Today marks the day when I can officially begin bearing (some modest) weight on my right ankle. I have not walked since the morning of November 7, 2018, some 36 days ago.
Today also marks the day when I am officially off of all post-operation medication, save for the handful of dubious health supplements that I routinely take to placate the small hippy-dippy streak that runs through my soul.
Much to the dismay of my wife and my cats, tonight will mark the first night that I will sleep in my bed since the night of November 6, 2018. I have been living on the couch night and day since arriving home from the hospital. It is not nearly as much fun as you might think.
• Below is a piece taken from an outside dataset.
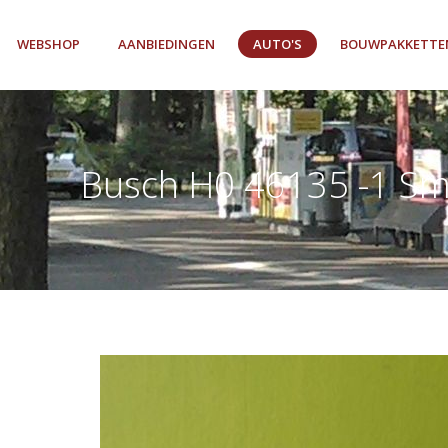
WEBSHOP
AANBIEDINGEN
AUTO'S
BOUWPAKKETTE
Busch H0 46135 -1 Sm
So, to commemorate these milestones, I am posting a series of pictures that roughly mark the stages of my rehabilitation. I will offer the details of those stages in a key below.
First, though, I’d like to emphasize that I am writing up all of these details because the annals of medical history seem to contain precious little consistent, reliable, verified information about osteochondral defects of the talus. From the large amount of Internet sleuthing that my wife and I have done, prominent orthopedists seem to be all over the map on these things: preferred methods of treatment differ widely, and there is not much reliable data about success rates.
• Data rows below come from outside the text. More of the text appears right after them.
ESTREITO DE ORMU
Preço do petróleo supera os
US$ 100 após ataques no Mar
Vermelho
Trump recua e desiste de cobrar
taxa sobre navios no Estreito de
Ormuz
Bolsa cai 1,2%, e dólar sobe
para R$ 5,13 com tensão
Beyond that, the realm of cartilage regeneration research is, in many ways, still a nascent field, which (in my lived experience) leads to lots of grim, potentially (but potentially not) short-sighted pronouncements about returning to physical activity post-defect repair surgery. This is particularly concerning to me because there has been, from what I am told, an increase in the diagnosis of this condition among adolescent athletes. Can—and should—a diagnosis of a talar dome lesion at, say, fifteen really rule out an entire lifetime of (certain kinds of) athletic activity?
Some energy surely needs to be pumped into answering that question.
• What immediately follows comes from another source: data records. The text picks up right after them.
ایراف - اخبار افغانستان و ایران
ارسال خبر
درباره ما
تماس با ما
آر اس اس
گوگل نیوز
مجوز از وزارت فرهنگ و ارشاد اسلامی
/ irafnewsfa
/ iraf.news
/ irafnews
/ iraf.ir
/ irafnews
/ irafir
Finally, as someone who knows a fair amount of runners, I am astounded that so few of them even know what this injury is. How often is this condition properly diagnosed? How often does the diagnosis remain at the level of an ankle sprain (that may or may not improve with conservative measures)? How many runners retire due to this strange injury—potentially without the need to do so (if surgery can work)? Most significantly, how many of us can, and will, return to our usual levels of activity after surgery (and which surgical options will afford us the best opportunities to do that)?
I sincerely hope that these humble blog entries might help nudge these necessary conversations along.